Brother, can you spare a moment to talk about isotopes?
You remember isotopes, don’t you? From high school chemistry?
No? Well, you remember atoms at least? Yes? Tiny little things. Made of protons and such? Yes? Excellent. Let us review.
Each element has a number. Hydrogen is 1, copper is 29, polonium is 84, and so forth. This number corresponds to the quantity of protons in the nucleus. Altering this number changes the atom’s element. Ipso facto.
Contrast this with atomic weight. The sum of the protons and neutrons in an atom’s nucleus determines its weight. One proton and no neutrons makes a hydrogen nucleus, but so does one proton and two neutrons. More than that, and you start to get some stability issues, but we’ll cover that in a bit.
These different weights are called isotopes. Sometimes we use vernacular names for them, as with deuterium and tritium (both are isotopes of hydrogen, H-2 and H-3, respectively). Most of the time, it’s easiest to use the chemical notation, particularly with the heavier atoms which often have several stable isotopes (for example, osmium has five).
Isotopes aren’t terribly important for ordinary chemistry. In chemistry, the important bit is how electrons interact, and electrons are a function of protons; we care about atomic number when we want to form molecules and such.
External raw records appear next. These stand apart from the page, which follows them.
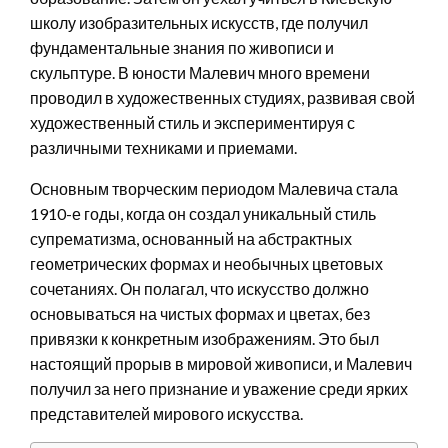
школу изобразительных искусств, где получил
фундаментальные знания по живописи и
скульптуре. В юности Малевич много времени
проводил в художественных студиях, развивая свой
художественный стиль и экспериментируя с
различными техниками и приемами.
Основным творческим периодом Малевича стала
1910-е годы, когда он создал уникальный стиль
супрематизма, основанный на абстрактных
геометрических формах и необычных цветовых
сочетаниях. Он полагал, что искусство должно
основываться на чистых формах и цветах, без
привязки к конкретным изображениям. Это был
настоящий прорыв в мировой живописи, и Малевич
получил за него признание и уважение среди ярких
представителей мирового искусства.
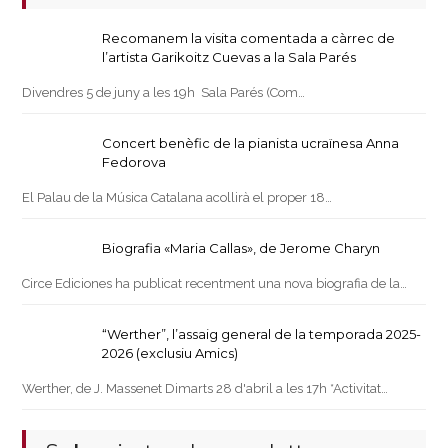
Recomanem la visita comentada a càrrec de
l’artista Garikoitz Cuevas a la Sala Parés
Divendres 5 de juny a les 19h Sala Parés (Com…
Concert benèfic de la pianista ucraïnesa Anna
Fedorova
El Palau de la Música Catalana acollirà el proper 18…
Biografia «Maria Callas», de Jerome Charyn
Circe Ediciones ha publicat recentment una nova biografia de la…
“Werther”, l’assaig general de la temporada 2025-
2026 (exclusiu Amics)
Werther, de J. Massenet Dimarts 28 d'abril a les 17h *Activitat…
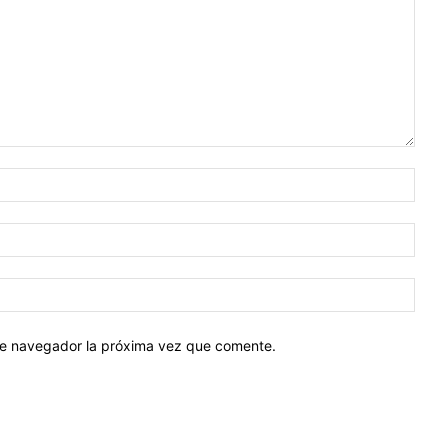
Nomb
Corr
elect
Sitio
web:
ste navegador la próxima vez que comente.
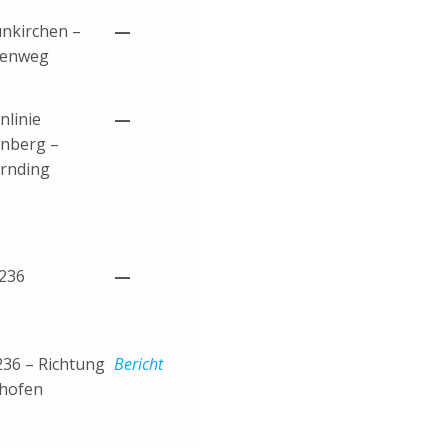
nkirchen –
—
tenweg
nlinie
—
nberg –
irnding
2236
—
236 – Richtung
Bericht
lhofen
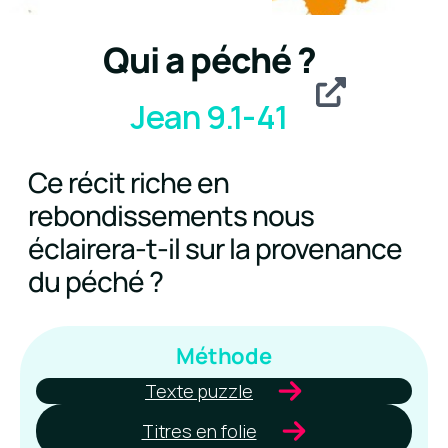
Qui a péché ?
Jean 9.1-41
Ce récit riche en
rebondissements nous
éclairera-t-il sur la provenance
du péché ?
Méthode
Texte puzzle
Titres en folie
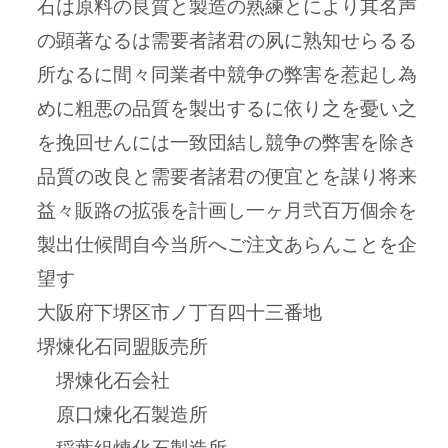
石は原料の良質と製造の熟練とにより其名声
の顕著なるは需要者諸君の夙に熟知せらるる
所なるに間々同業者中競争の弊害を惹起し為
めに粗悪の品質を製出するに依り之を憂い之
を挽回せんには一致団結し競争の弊害を除き
品質の改良と需要者諸君の便宜とを謀り将来
益々販路の拡張を計画し一ヶ月弐百万個余を
製出仕候間自今当所へご注文あらんことを企
望す
大阪府下堺区市ノ丁百四十三番地
堺煉化石同盟販売所
堺煉化石会社
原口煉化石製造所
稲葉組煉化石製造所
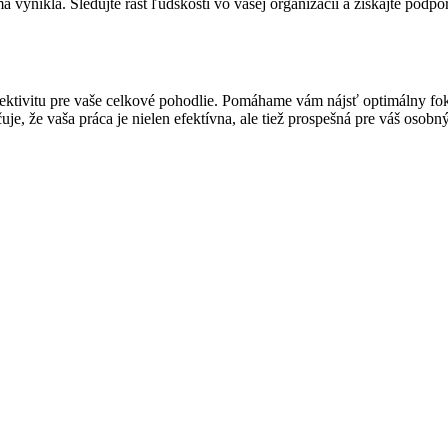
a vynikla. Sledujte rast ľudskosti vo vašej organizácii a získajte podp
 efektivitu pre vaše celkové pohodlie. Pomáhame vám nájsť optimálny 
čuje, že vaša práca je nielen efektívna, ale tiež prospešná pre váš oso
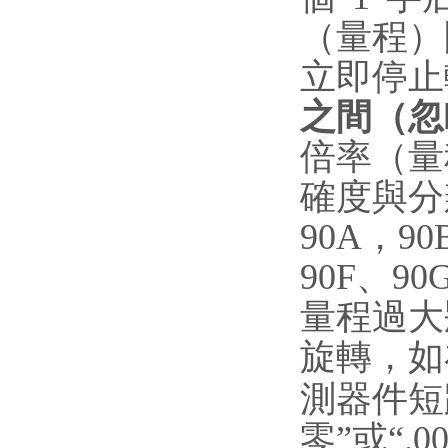
（量程）
立即停止
之間（忽
倍率（量
確度與分
90A，9
90F、9
量程過大
旋轉，如
測器件短
零”或“.00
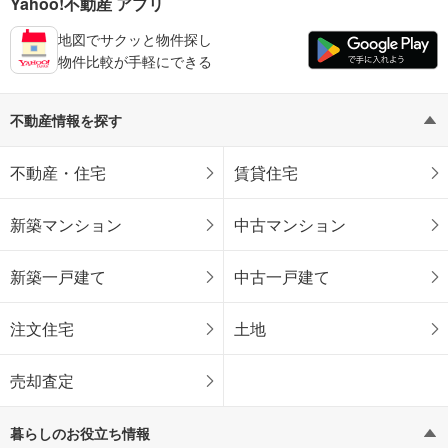
Yahoo!不動産 アプリ
地図でサクッと物件探し
物件比較が手軽にできる
不動産情報を探す
不動産・住宅
賃貸住宅
新築マンション
中古マンション
新築一戸建て
中古一戸建て
注文住宅
土地
売却査定
暮らしのお役立ち情報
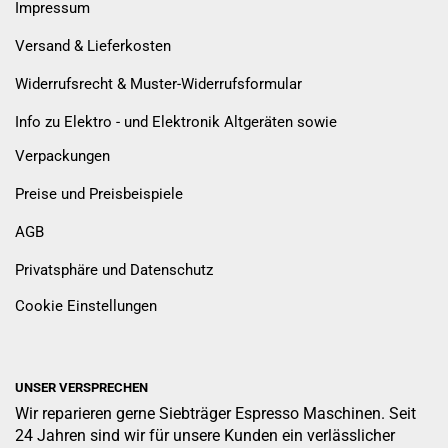
Impressum
Versand & Lieferkosten
Widerrufsrecht & Muster-Widerrufsformular
Info zu Elektro - und Elektronik Altgeräten sowie
Verpackungen
Preise und Preisbeispiele
AGB
Privatsphäre und Datenschutz
Cookie Einstellungen
UNSER VERSPRECHEN
Wir reparieren gerne Siebträger Espresso Maschinen. Seit
24 Jahren sind wir für unsere Kunden ein verlässlicher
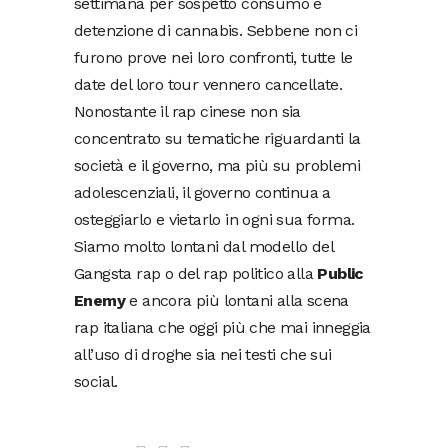
settimana per sospetto consumo e
detenzione di cannabis. Sebbene non ci
furono prove nei loro confronti, tutte le
date del loro tour vennero cancellate.
Nonostante il rap cinese non sia
concentrato su tematiche riguardanti la
società e il governo, ma più su problemi
adolescenziali, il governo continua a
osteggiarlo e vietarlo in ogni sua forma.
Siamo molto lontani dal modello del
Gangsta rap o del rap politico alla
Public
Enemy
e ancora più lontani alla scena
rap italiana che oggi più che mai inneggia
all’uso di droghe sia nei testi che sui
social.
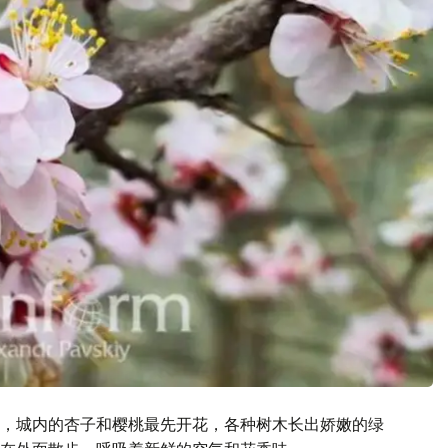
，城内的杏子和樱桃最先开花，各种树木长出娇嫩的绿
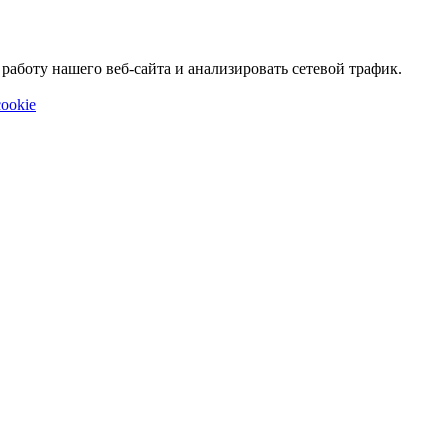
аботу нашего веб-сайта и анализировать сетевой трафик.
ookie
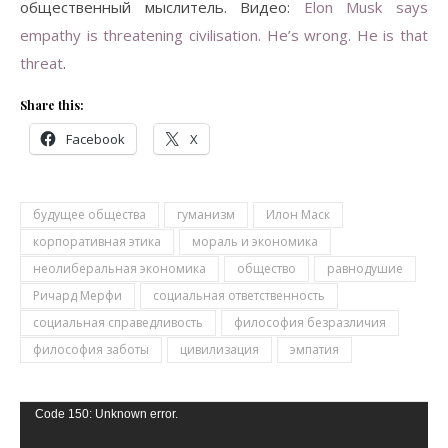
общественный мыслитель. Видео:
Elon Musk says
empathy is threatening civilisation. He’s wrong. He is that
threat
.
Share this:
Facebook
X
будущее общества
гуманизм
Илон Маск
корпоративная этика
мораль и экономика
неолиберальная экономика
общество
равнодушие
Ричард Мерфи
социальная ответственность
социальная справедливость
философия безразличия
философия заботы
цивилизация
эмпатия
Video
Code 150: Unknown error.
Player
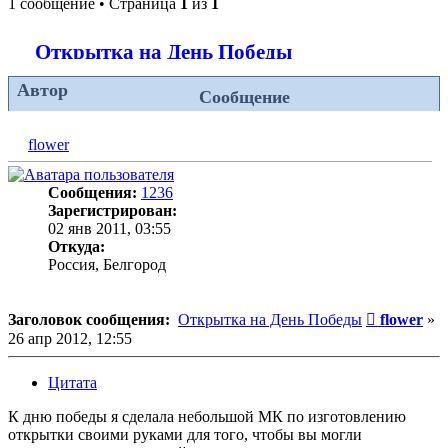
1 сообщение • Страница
1
из
1
Открытка на День Победы
Автор
Сообщение
flower
Сообщения:
1236
Зарегистрирован:
02 янв 2011, 03:55
Откуда:
Россия, Белгород
Сообщени
Заголовок сообщения:
Открытка на День Победы
flower
»
26 апр 2012, 12:55
Цитата
К дню победы я сделала небольшой МК по изготовлению
открытки своими руками для того, чтобы вы могли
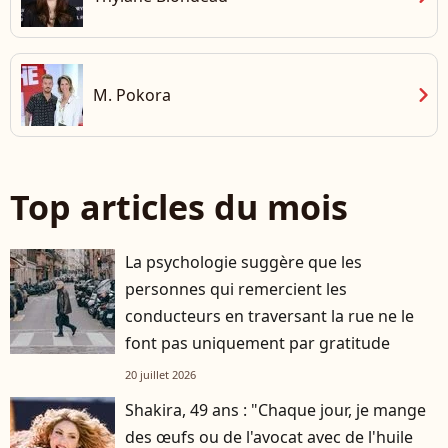
chevron_right
M. Pokora
Top articles du mois
La psychologie suggère que les
personnes qui remercient les
conducteurs en traversant la rue ne le
font pas uniquement par gratitude
20 juillet 2026
Shakira, 49 ans : "Chaque jour, je mange
des œufs ou de l'avocat avec de l'huile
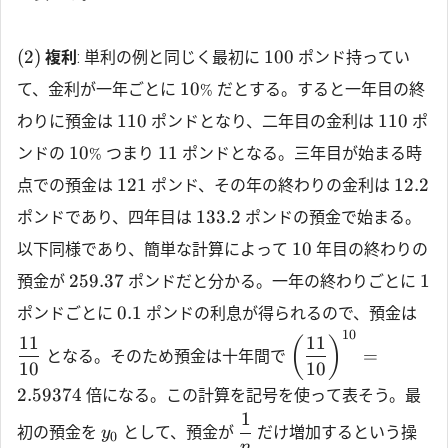
(2)
100
複利
: 単利の例と同じく最初に
ポンド持ってい
10
て、金利が一年ごとに
だとする。すると一年目の終
%
110
110
わりに預金は
ポンドとなり、二年目の金利は
ポ
10
11
ンドの
つまり
ポンドとなる。三年目が始まる時
%
121
12.2
点での預金は
ポンド、その年の終わりの金利は
133.2
ポンドであり、四年目は
ポンドの預金で始まる。
10
以下同様であり、簡単な計算によって
年目の終わりの
259.37
1
預金が
ポンドだと分かる。一年の終わりごとに
0.1
ポンドごとに
ポンドの利息が得られるので、預金は
10
11
11
(
)
=
となる。そのため預金は十年間で
10
10
2.59374
倍になる。この計算を記号を使って表そう。最
1
初の預金を
として、預金が
だけ増加するという操
y
0
n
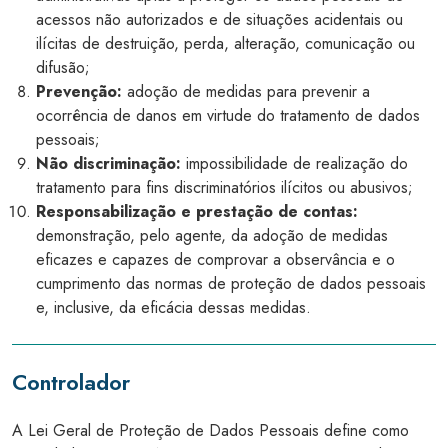
acessos não autorizados e de situações acidentais ou
ilícitas de destruição, perda, alteração, comunicação ou
difusão;
Prevenção:
adoção de medidas para prevenir a
ocorrência de danos em virtude do tratamento de dados
pessoais;
Não discriminação:
impossibilidade de realização do
tratamento para fins discriminatórios ilícitos ou abusivos;
Responsabilização e prestação de contas:
demonstração, pelo agente, da adoção de medidas
eficazes e capazes de comprovar a observância e o
cumprimento das normas de proteção de dados pessoais
e, inclusive, da eficácia dessas medidas.
Controlador
A Lei Geral de Proteção de Dados Pessoais define como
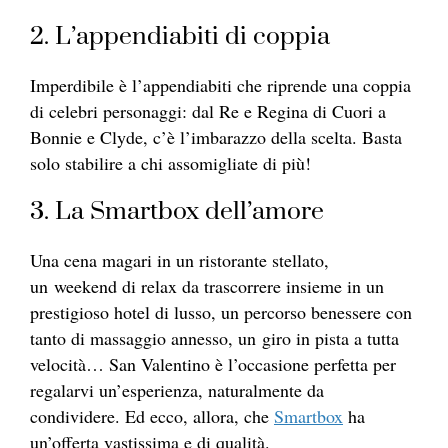
2. L’appendiabiti di coppia
Imperdibile è l’appendiabiti che riprende una coppia
di celebri personaggi: dal Re e Regina di Cuori a
Bonnie e Clyde, c’è l’imbarazzo della scelta. Basta
solo stabilire a chi assomigliate di più!
3. La Smartbox dell’amore
Una cena magari in un ristorante stellato,
un weekend di relax da trascorrere insieme in un
prestigioso hotel di lusso, un percorso benessere con
tanto di massaggio annesso, un giro in pista a tutta
velocità… San Valentino è l’occasione perfetta per
regalarvi un’esperienza, naturalmente da
condividere. Ed ecco, allora, che
Smartbox
ha
un’offerta vastissima e di qualità.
Isotopes are relevant for nuclear interactions.
Nuclear interactions are how I solved my Brainbash problems.
Most naturally-occurring isotopes are stable. Unstable isotopes, like their name suggests, tend to decay toward stability. Here, nature is quite versatile. Atoms can spit out protons, neutrons, or alpha particles (two neutrons and two protons in a little cluster) from their nucleus; they can spontaneously convert neutrons to protons (beta decay) or protons to neutrons (positron emission); they can yoink an inner-shell electron to convert a proton to a neutron; or they can just spontaneously undergo nuclear fission, which is when the nucleus violently dissociates.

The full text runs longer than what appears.